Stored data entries
* * * * * * * * *
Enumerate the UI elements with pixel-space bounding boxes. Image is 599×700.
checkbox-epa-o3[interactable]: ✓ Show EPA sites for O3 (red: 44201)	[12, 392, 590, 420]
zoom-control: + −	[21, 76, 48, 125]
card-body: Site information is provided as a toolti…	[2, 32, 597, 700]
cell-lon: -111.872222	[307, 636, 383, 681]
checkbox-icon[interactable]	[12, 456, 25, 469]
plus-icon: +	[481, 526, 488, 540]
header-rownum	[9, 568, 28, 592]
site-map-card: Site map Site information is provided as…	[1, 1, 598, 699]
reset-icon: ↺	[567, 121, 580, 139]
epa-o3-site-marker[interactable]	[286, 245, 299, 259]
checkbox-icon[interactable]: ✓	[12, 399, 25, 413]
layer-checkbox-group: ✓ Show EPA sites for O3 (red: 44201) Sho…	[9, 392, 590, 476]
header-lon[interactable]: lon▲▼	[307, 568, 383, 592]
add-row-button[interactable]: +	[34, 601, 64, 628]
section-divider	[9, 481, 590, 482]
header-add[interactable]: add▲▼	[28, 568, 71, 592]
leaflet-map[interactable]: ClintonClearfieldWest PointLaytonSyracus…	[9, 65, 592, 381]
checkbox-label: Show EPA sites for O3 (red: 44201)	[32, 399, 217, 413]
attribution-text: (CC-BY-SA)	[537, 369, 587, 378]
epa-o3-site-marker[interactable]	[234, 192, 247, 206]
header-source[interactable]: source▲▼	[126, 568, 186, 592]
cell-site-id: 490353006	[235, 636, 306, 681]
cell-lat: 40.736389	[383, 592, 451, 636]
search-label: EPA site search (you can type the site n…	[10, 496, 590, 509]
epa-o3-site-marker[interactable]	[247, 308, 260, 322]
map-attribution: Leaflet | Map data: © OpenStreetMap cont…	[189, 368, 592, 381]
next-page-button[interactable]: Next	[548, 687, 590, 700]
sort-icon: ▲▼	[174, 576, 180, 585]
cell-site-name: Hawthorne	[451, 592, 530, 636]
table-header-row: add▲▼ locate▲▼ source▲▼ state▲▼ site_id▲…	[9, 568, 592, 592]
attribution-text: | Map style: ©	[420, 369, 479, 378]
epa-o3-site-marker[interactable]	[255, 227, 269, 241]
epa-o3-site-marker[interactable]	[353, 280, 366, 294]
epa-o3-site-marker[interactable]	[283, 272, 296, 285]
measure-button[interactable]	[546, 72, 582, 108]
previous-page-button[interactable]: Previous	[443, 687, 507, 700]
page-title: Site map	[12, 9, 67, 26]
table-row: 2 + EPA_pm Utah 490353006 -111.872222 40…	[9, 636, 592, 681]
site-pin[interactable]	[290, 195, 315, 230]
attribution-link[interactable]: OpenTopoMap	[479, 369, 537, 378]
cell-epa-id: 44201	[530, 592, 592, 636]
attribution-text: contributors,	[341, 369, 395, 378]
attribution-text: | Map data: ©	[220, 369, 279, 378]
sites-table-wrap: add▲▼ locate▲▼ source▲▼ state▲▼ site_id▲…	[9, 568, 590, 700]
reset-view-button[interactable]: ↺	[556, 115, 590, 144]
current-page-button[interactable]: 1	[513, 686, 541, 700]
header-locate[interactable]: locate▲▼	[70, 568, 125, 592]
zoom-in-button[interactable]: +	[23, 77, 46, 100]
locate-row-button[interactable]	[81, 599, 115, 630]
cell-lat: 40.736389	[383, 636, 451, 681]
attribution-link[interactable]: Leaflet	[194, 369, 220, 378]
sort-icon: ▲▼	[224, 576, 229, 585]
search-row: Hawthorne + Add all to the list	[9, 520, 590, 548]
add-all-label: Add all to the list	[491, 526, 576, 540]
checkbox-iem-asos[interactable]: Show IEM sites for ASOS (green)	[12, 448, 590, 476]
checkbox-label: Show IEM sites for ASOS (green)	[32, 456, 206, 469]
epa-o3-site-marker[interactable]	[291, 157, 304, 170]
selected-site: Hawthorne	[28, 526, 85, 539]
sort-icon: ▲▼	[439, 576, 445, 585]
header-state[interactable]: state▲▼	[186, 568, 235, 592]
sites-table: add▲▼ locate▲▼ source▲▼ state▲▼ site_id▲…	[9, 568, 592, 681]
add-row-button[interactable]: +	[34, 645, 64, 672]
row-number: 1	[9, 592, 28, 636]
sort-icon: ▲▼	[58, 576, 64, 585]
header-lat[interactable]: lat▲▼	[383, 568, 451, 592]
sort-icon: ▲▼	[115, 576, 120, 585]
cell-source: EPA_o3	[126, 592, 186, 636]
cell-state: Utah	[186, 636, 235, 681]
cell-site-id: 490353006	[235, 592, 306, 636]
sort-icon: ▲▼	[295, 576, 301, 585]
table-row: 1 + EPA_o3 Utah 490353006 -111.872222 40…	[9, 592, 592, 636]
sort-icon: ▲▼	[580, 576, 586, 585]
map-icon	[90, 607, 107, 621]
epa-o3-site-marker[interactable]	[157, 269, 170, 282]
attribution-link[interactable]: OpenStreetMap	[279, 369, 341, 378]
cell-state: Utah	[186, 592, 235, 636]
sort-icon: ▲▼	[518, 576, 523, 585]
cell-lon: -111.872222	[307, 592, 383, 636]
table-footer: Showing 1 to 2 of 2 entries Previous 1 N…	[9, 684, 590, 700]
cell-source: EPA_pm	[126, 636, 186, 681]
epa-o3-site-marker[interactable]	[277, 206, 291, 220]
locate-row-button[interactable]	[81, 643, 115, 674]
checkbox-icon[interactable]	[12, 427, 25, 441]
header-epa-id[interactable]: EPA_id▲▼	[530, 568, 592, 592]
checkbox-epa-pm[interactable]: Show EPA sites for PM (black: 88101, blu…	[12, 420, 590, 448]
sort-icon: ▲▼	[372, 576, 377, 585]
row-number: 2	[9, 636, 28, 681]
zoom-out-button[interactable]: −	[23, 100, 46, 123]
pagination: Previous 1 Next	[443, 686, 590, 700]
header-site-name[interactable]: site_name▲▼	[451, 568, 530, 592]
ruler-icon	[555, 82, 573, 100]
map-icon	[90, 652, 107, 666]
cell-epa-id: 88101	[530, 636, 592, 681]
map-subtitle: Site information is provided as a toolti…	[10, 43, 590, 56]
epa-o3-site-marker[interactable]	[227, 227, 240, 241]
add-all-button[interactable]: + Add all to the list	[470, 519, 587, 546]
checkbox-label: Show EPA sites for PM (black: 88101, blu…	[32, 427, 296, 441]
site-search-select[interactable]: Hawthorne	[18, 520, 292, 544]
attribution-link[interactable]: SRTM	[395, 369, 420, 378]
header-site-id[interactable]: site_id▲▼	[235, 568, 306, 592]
* * * * * * * * *
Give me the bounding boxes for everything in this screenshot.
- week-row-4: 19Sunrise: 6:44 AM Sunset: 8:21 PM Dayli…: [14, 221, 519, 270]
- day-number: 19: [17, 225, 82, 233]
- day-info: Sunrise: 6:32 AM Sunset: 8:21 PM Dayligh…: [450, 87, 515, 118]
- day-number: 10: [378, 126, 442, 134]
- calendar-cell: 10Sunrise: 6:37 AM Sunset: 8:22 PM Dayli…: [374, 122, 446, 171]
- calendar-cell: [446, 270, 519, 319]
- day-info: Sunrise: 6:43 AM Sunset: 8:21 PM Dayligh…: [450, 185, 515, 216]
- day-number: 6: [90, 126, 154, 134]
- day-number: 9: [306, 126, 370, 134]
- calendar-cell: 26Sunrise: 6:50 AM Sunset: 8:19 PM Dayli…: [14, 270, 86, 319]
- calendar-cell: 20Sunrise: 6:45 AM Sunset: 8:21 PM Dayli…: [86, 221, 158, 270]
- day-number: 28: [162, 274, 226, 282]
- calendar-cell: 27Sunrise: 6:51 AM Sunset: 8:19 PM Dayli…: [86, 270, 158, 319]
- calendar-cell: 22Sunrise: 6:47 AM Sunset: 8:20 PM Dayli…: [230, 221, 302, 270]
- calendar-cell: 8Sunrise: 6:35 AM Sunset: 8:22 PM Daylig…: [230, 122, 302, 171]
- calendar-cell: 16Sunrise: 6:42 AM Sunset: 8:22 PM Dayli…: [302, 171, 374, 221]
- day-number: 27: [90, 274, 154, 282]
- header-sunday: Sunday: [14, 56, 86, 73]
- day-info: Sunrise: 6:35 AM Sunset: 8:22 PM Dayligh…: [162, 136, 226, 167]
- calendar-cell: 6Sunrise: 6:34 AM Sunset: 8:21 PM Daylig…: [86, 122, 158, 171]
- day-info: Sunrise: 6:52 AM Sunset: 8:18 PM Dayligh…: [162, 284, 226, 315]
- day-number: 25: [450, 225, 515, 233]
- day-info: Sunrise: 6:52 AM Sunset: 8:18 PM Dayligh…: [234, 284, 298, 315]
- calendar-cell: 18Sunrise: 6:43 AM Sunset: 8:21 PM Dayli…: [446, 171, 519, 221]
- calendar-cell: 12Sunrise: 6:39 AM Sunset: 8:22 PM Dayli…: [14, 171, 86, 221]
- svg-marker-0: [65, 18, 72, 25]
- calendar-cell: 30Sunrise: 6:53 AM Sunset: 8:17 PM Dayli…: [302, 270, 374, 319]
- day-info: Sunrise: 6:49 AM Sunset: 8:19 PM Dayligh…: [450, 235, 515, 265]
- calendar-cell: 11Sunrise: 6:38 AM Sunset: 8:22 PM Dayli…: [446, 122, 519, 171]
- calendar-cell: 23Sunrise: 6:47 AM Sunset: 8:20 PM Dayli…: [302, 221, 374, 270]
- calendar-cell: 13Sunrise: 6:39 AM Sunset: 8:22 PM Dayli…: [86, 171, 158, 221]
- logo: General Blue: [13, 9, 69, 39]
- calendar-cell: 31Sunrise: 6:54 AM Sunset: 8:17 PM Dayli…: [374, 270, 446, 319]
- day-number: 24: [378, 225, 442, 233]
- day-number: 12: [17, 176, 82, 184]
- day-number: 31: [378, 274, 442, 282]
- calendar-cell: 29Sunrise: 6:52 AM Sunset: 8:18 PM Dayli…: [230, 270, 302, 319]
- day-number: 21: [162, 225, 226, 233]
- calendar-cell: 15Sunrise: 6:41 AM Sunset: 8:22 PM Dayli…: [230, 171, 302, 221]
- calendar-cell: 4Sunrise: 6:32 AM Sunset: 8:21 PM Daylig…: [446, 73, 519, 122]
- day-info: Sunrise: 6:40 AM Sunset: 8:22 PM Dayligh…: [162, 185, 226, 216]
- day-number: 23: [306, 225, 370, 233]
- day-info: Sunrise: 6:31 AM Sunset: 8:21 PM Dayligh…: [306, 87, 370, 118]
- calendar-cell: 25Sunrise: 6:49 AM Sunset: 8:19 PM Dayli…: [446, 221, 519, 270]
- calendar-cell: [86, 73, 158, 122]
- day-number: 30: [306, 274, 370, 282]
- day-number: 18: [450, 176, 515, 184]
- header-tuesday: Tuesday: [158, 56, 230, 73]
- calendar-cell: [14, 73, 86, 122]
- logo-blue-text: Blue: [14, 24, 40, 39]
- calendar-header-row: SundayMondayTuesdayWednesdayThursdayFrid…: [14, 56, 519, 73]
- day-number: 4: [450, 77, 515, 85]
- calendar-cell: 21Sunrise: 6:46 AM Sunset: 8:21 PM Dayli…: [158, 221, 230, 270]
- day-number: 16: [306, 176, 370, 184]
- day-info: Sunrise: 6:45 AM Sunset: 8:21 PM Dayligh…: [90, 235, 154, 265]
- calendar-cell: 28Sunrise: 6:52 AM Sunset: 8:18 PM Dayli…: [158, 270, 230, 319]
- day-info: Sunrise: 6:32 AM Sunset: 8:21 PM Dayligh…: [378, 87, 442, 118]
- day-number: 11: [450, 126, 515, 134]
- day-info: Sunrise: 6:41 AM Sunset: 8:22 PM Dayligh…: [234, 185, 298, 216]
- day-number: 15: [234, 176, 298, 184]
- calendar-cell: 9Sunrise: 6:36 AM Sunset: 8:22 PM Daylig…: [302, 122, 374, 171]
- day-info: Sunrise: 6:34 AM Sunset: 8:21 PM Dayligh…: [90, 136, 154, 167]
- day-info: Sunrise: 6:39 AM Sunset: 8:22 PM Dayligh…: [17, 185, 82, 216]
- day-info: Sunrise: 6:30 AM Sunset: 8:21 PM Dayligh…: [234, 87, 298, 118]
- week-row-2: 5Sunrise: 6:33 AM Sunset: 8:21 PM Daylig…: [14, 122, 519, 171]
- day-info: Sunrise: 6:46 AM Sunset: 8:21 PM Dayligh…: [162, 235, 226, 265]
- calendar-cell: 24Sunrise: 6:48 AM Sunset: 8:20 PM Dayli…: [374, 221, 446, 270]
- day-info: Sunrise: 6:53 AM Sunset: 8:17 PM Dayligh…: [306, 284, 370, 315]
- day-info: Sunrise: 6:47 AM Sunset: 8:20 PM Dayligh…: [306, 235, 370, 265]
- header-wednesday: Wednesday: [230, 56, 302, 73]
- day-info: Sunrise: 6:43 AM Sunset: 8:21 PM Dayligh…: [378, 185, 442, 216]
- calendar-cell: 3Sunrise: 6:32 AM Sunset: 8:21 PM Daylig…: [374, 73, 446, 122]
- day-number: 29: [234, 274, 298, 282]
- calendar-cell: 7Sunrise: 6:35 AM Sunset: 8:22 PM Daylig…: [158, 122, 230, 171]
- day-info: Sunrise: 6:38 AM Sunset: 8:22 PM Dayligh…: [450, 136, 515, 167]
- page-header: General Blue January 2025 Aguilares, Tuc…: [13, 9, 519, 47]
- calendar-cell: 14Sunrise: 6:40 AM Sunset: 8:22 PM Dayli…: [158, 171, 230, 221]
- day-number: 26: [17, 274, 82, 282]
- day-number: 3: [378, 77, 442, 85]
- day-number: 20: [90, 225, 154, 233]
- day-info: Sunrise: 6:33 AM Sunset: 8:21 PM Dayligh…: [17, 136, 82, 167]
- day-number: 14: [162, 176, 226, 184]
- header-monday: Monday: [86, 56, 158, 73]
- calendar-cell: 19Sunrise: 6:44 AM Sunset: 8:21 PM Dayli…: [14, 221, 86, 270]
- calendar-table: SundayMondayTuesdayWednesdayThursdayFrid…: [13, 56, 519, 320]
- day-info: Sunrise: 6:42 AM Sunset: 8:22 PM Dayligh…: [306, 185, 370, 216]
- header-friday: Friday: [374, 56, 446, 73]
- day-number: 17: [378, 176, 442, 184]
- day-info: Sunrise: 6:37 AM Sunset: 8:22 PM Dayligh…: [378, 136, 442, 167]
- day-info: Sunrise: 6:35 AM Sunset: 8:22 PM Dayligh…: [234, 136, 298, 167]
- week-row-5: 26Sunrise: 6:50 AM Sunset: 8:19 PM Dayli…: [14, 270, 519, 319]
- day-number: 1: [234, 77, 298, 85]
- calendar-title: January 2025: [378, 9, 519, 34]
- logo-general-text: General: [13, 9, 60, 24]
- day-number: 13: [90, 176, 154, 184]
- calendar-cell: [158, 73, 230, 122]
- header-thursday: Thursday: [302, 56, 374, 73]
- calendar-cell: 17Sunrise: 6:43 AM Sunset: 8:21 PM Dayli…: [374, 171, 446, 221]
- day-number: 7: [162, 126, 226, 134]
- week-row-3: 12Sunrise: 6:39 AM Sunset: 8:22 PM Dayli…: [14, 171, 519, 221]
* * * * * * * * *
— About this exercise —
Copy out the lines of the data where the string "Hawthorne" occurs.

— Your solution —
cell-site-name: Hawthorne	[451, 592, 530, 636]
search-row: Hawthorne + Add all to the list	[9, 520, 590, 548]
selected-site: Hawthorne	[28, 526, 85, 539]
site-search-select[interactable]: Hawthorne	[18, 520, 292, 544]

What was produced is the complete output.